Supervisors are the primary point of contact between organisational safety policy and day-to-day work. Research shows they shape whether workers feel safe raising concerns, how near misses get treated, and what the norms of a shift actually are. Their influence on safety culture is often greater than any formal programme or policy.
What does good safety leadership look like at the supervisor level?
Consistency in following the same rules expected of others, genuine curiosity when things go wrong rather than blame, follow-through on raised concerns, and regular brief conversations about risk — rather than waiting for a formal safety event. Research from the Campbell Institute identifies the ability to connect safety conversations to real experiences as particularly effective.
How does near-miss reporting relate to supervisor behaviour?
Near-miss reporting rates are strongly influenced by what workers believe will happen if they report. If past reports were ignored, dismissed, or led to blame, workers stop reporting. Supervisors who respond with curiosity and follow-through — and who are seen doing so consistently — build the environment in which near misses get surfaced before they become incidents.
What does HSWA say about workers raising safety concerns?
Under New Zealand's Health and Safety at Work Act 2015, workers have the right to raise health and safety concerns and are legally protected from adverse treatment for doing so. Penalising a worker for raising a concern with a Health and Safety Representative is an offence under the Act.

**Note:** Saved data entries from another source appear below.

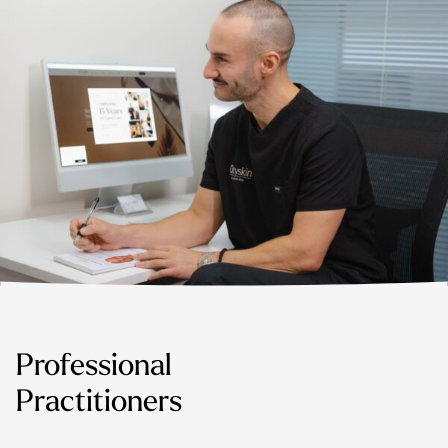
Professional
Practitioners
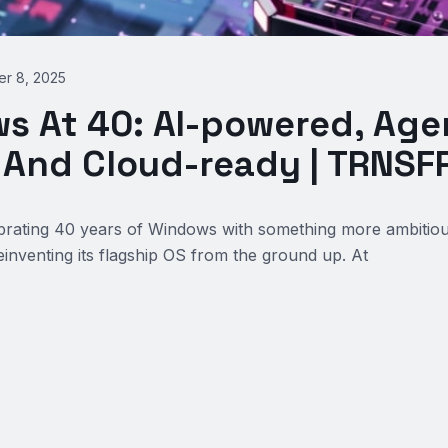
r 8, 2025
s At 40: AI-powered, Age
, And Cloud-ready | TRNS
ebrating 40 years of Windows with something more ambitio
reinventing its flagship OS from the ground up. At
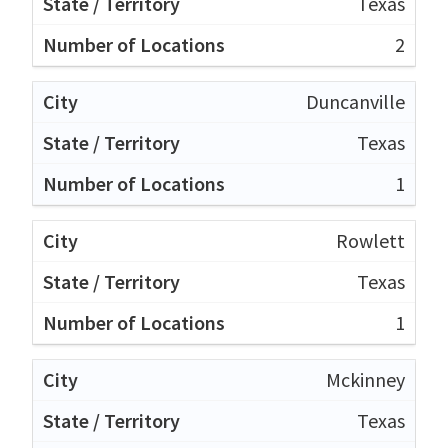
Texas
2
Duncanville
Texas
1
Rowlett
Texas
1
Mckinney
Texas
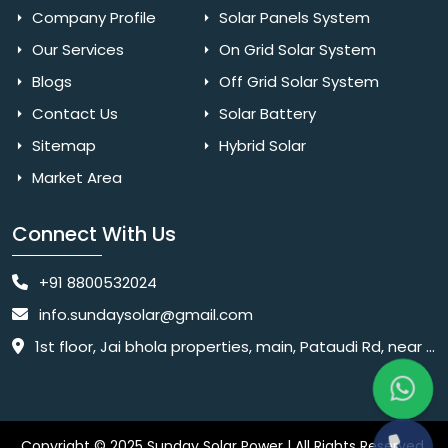
Company Profile
Solar Panels System
Our Services
On Grid Solar System
Blogs
Off Grid Solar System
Contact Us
Solar Battery
Sitemap
Hybrid Solar
Market Area
Connect With Us
+91 8800532024
info.sundaysolar@gmail.com
1st floor, Jai bhola properties, main, Pataudi Rd, near police chowki, Amar colony, Shanti Nagar, Sector 11, Gurugram, Haryana 122001
Copyright © 2025 Sunday Solar Power | All Rights Reserved.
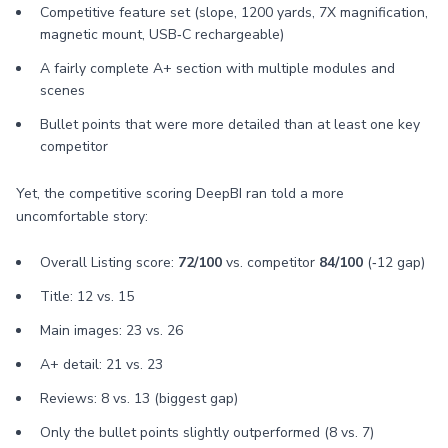
Competitive feature set (slope, 1200 yards, 7X magnification,
magnetic mount, USB‑C rechargeable)
A fairly complete A+ section with multiple modules and
scenes
Bullet points that were more detailed than at least one key
competitor
Yet, the competitive scoring DeepBI ran told a more
uncomfortable story:
Overall Listing score:
72/100
vs. competitor
84/100
(‑12 gap)
Title: 12 vs. 15
Main images: 23 vs. 26
A+ detail: 21 vs. 23
Reviews: 8 vs. 13 (biggest gap)
Only the bullet points slightly outperformed (8 vs. 7)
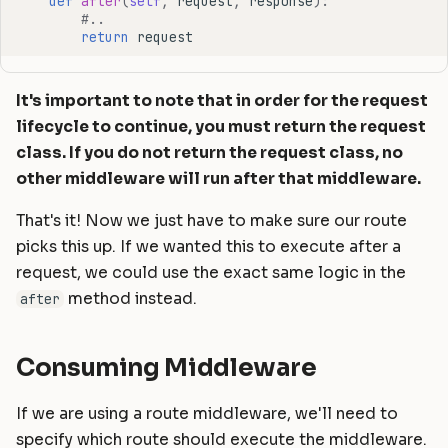
def
after
(
self
,
request
,
response
):
#..
return
request
It's important to note that in order for the request
lifecycle to continue, you must return the request
class. If you do not return the request class, no
other middleware will run after that middleware.
That's it! Now we just have to make sure our route
picks this up. If we wanted this to execute after a
request, we could use the exact same logic in the
method instead.
after
Consuming Middleware
If we are using a route middleware, we'll need to
specify which route should execute the middleware.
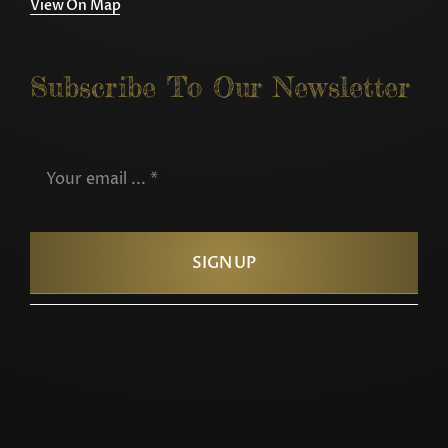
View On Map
Subscribe To Our Newsletter
SIGN UP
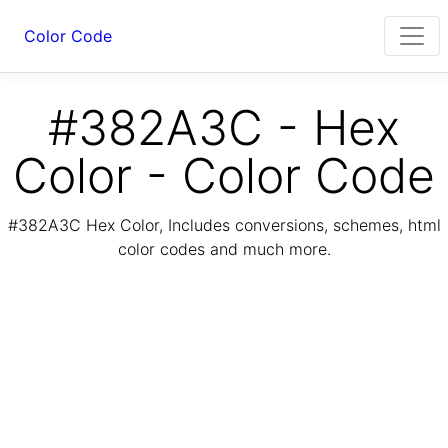
Color Code
#382A3C - Hex
Color - Color Code
#382A3C Hex Color, Includes conversions, schemes, html
color codes and much more.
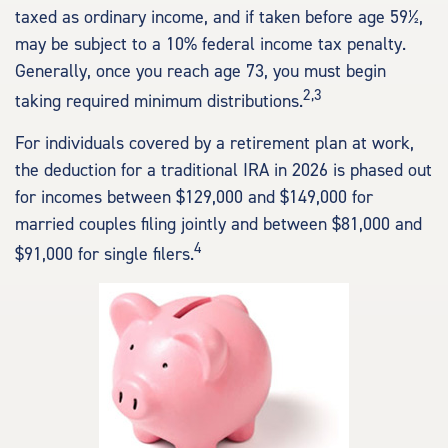
taxed as ordinary income, and if taken before age 59½,
may be subject to a 10% federal income tax penalty.
Generally, once you reach age 73, you must begin
2,3
taking required minimum distributions.
For individuals covered by a retirement plan at work,
the deduction for a traditional IRA in 2026 is phased out
for incomes between $129,000 and $149,000 for
married couples filing jointly and between $81,000 and
4
$91,000 for single filers.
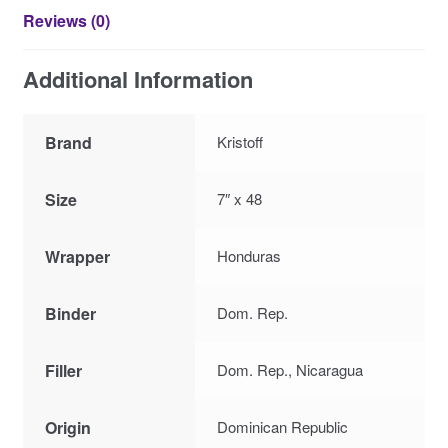
Reviews (0)
Additional Information
Brand
Kristoff
Size
7″ x 48
Wrapper
Honduras
Binder
Dom. Rep.
Filler
Dom. Rep., Nicaragua
Origin
Dominican Republic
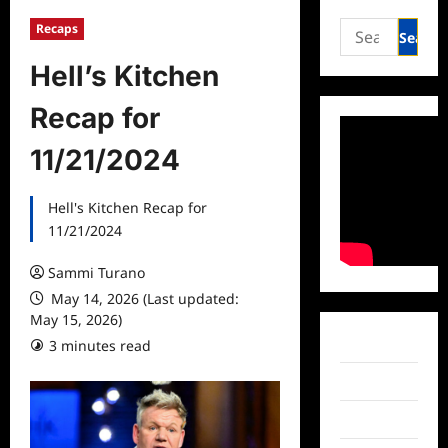
Search
Recaps
for:
Hell’s Kitchen
Recap for
11/21/2024
Hell's Kitchen Recap for
11/21/2024
Sammi Turano
May 14, 2026 (Last updated:
May 15, 2026)
Facebook
3 minutes read
Twitter
Instagram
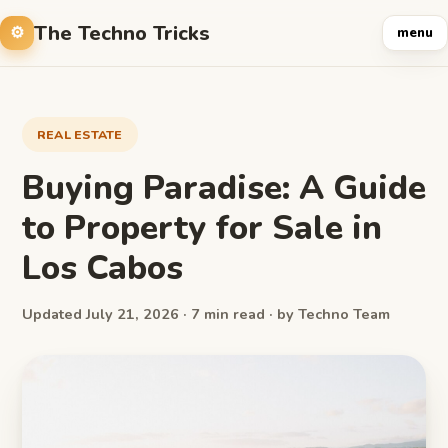
The Techno Tricks
menu
REAL ESTATE
Buying Paradise: A Guide
to Property for Sale in
Los Cabos
Updated July 21, 2026 · 7 min read · by Techno Team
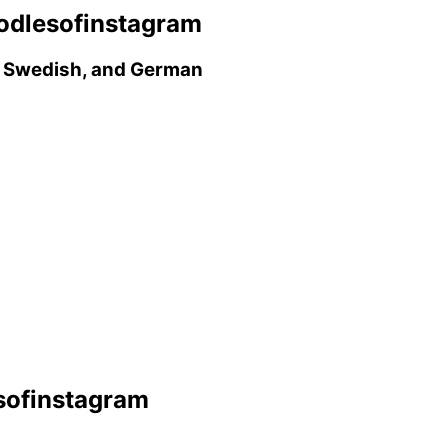
odlesofinstagram
h, Swedish, and German
sofinstagram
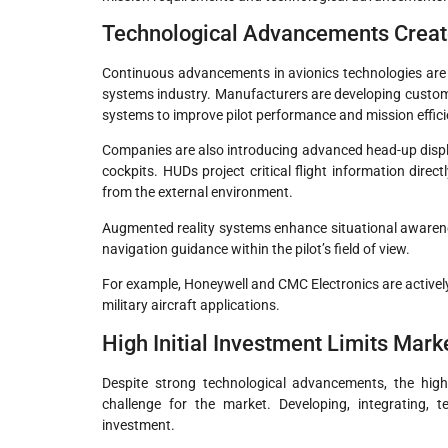
Technological Advancements Creat
Continuous advancements in avionics technologies are cr
systems industry. Manufacturers are developing customi
systems to improve pilot performance and mission effici
Companies are also introducing advanced head-up displa
cockpits. HUDs project critical flight information direc
from the external environment.
Augmented reality systems enhance situational awareness
navigation guidance within the pilot’s field of view.
For example, Honeywell and CMC Electronics are actively
military aircraft applications.
High Initial Investment Limits Mar
Despite strong technological advancements, the high
challenge for the market. Developing, integrating, t
investment.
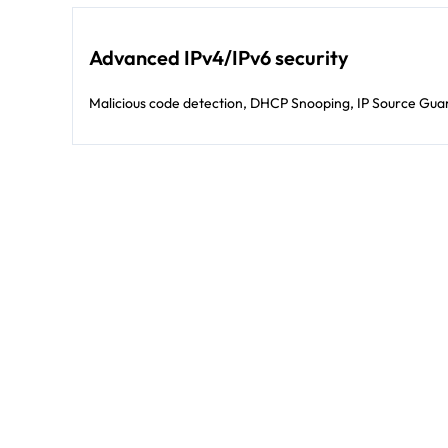
Advanced IPv4/IPv6 security
Malicious code detection, DHCP Snooping, IP Source Guar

Australia's model WHS laws include the same protections.
How can technology support frontline supervisors in safety management?
Computer vision AI platforms like inviol give supervisors access to objective, time-stamped records of safety events across their facility. This means coaching conversations can be grounded in specific, real footage rather than vague recollection, and supervisors can identify trends over time rather than responding only to reported incidents. This turns the supervisor from a reactive responder into a proactive manager of leading indicator data.